-- AIM OF THE EXERCISE --
Copy out the line that contains "Except for Malvern." and the lines after it through the final one in the entries below, exactly, with no other lines.

Items listed in a dataset:
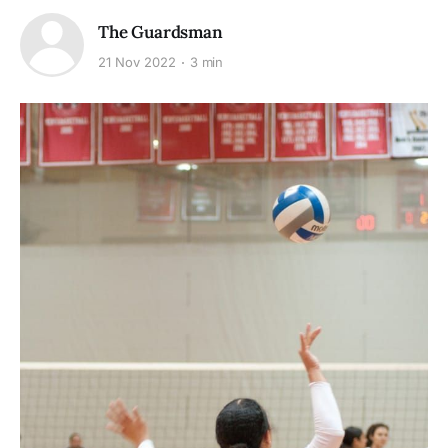
The Guardsman
21 Nov 2022
3 min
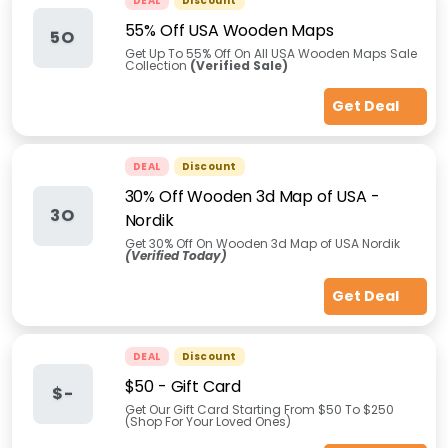
DEAL
Discount
55% Off USA Wooden Maps
5O
Get Up To 55% Off On All USA Wooden Maps Sale
Collection
(Verified Sale)
Get Deal
DEAL
Discount
30% Off Wooden 3d Map of USA -
3O
Nordik
Get 30% Off On Wooden 3d Map of USA Nordik
(Verified Today)
Get Deal
DEAL
Discount
$50 - Gift Card
$-
Get Our Gift Card Starting From $50 To $250
(Shop For Your Loved Ones)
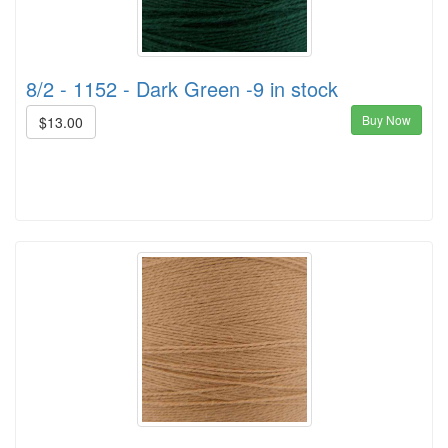
8/2 - 1152 - Dark Green -9 in stock
Buy Now
$13.00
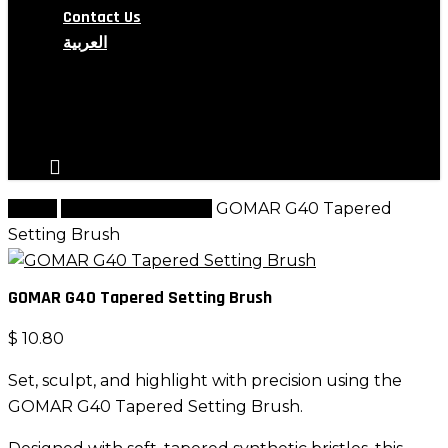
Contact Us
العربية
search
account
Home
G Brush Collection
GOMAR G40 Tapered
Setting Brush
GOMAR G40 Tapered Setting Brush
$
10.80
Set, sculpt, and highlight with precision using the
GOMAR G40 Tapered Setting Brush.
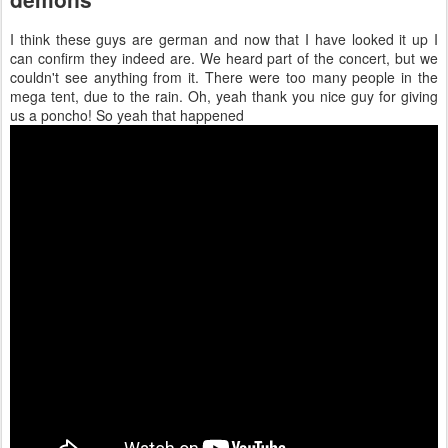
I think these guys are german and now that I have looked it up I
can confirm they indeed are. We heard part of the concert, but we
couldn't see anything from it. There were too many people in the
mega tent, due to the rain. Oh, yeah thank you nice guy for giving
us a poncho! So yeah that happened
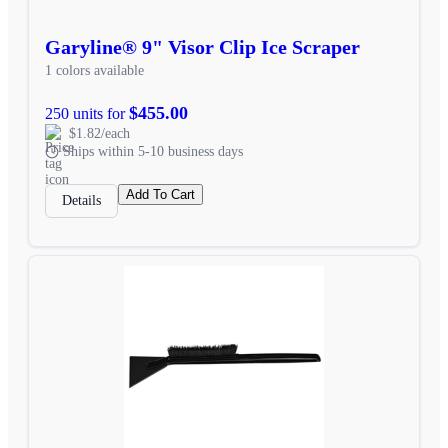
Garyline® 9" Visor Clip Ice Scraper
1 colors available
$455.00
250 units for
$1.82/each
Ships within 5-10 business days
Add To Cart
Details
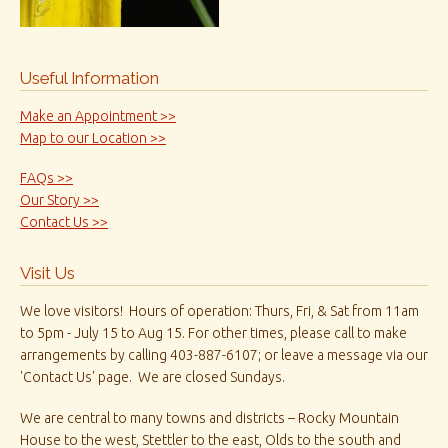
Useful Information
Make an Appointment >>
Map to our Location >>
FAQs >>
Our Story >>
Contact Us >>
Visit Us
We love visitors! Hours of operation: Thurs, Fri, & Sat from 11am
to 5pm - July 15 to Aug 15. For other times, please call to make
arrangements by calling 403-887-6107; or leave a message via our
'Contact Us' page. We are closed Sundays.
We are central to many towns and districts – Rocky Mountain
House to the west, Stettler to the east, Olds to the south and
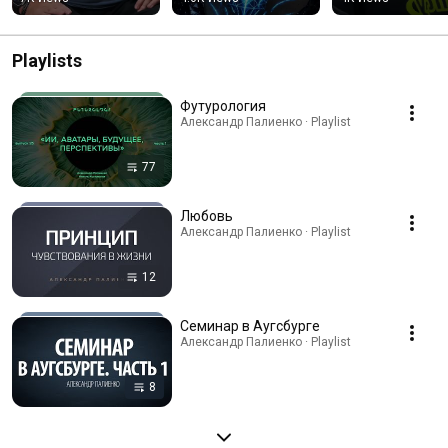
«галлюцинирует»
Playlists
Футурология
Александр Палиенко · Playlist
77
Любовь
Александр Палиенко · Playlist
12
Семинар в Аугсбурге
Александр Палиенко · Playlist
8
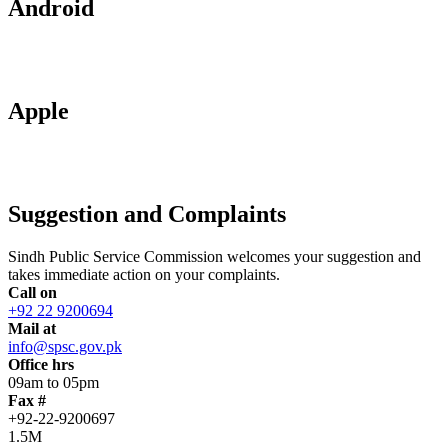
Android
Apple
Suggestion and Complaints
Sindh Public Service Commission welcomes your suggestion and
takes immediate action on your complaints.
Call on
+92 22 9200694
Mail at
info@spsc.gov.pk
Office hrs
09am to 05pm
Fax #
+92-22-9200697
1.5M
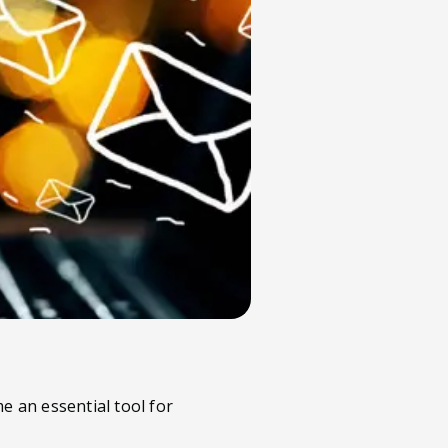
e an essential tool for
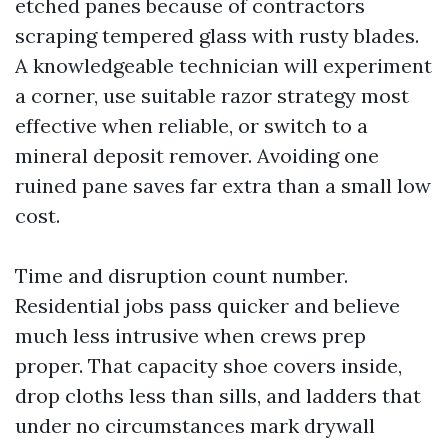
etched panes because of contractors
scraping tempered glass with rusty blades.
A knowledgeable technician will experiment
a corner, use suitable razor strategy most
effective when reliable, or switch to a
mineral deposit remover. Avoiding one
ruined pane saves far extra than a small low
cost.
Time and disruption count number.
Residential jobs pass quicker and believe
much less intrusive when crews prep
proper. That capacity shoe covers inside,
drop cloths less than sills, and ladders that
under no circumstances mark drywall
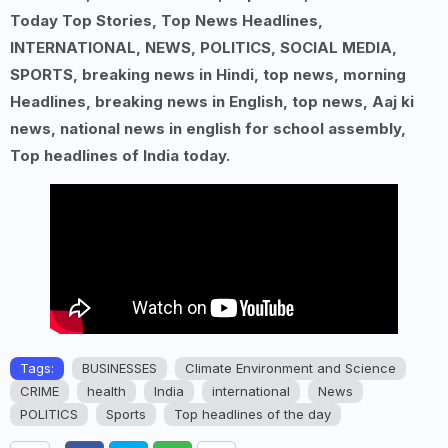
Today Top Stories, Top News Headlines,
INTERNATIONAL, NEWS, POLITICS, SOCIAL MEDIA,
SPORTS, breaking news in Hindi, top news, morning
Headlines, breaking news in English, top news, Aaj ki
news, national news in english for school assembly,
Top headlines of India today.
Tags:
BUSINESSES
Climate Environment and Science
CRIME
health
India
international
News
POLITICS
Sports
Top headlines of the day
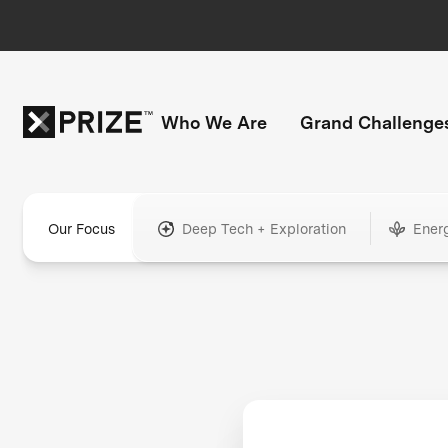
Who We Are
Grand Challenge
Our Focus
Deep Tech + Exploration
Ener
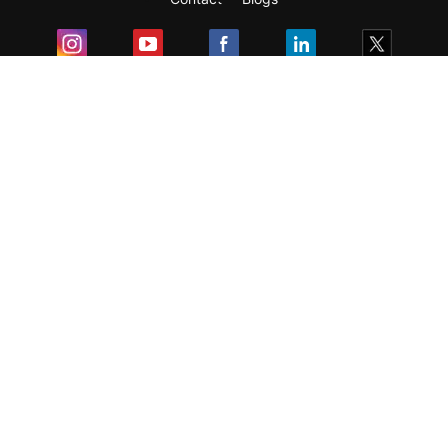
Exam
Student Visas
Top Countries
Predictors & Ebooks
Resources
Abroad Colleges
Sitemap
Terms & Condition
Privacy Policy
Grievance Redressal
Copyright ©
2026
Pathfinder Publishing Pvt Ltd.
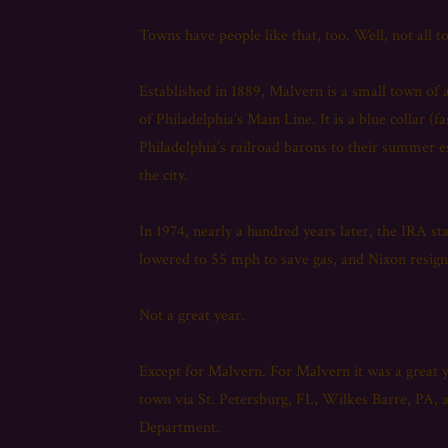
Towns have people like that, too. Well, not all
Established in 1889, Malvern is a small town of 
of Philadelphia’s Main Line. It is a blue collar (f
Philadelphia’s railroad barons to their summer es
the city.
In 1974, nearly a hundred years later, the IRA s
lowered to 55 mph to save gas, and Nixon resig
Not a great year.
Except for Malvern. For Malvern it was a great y
town via St. Petersburg, FL, Wilkes Barre, PA, 
Department.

-- FINAL ANSWER --
Except for Malvern. For Malvern it was a great y
town via St. Petersburg, FL, Wilkes Barre, PA, 
Department.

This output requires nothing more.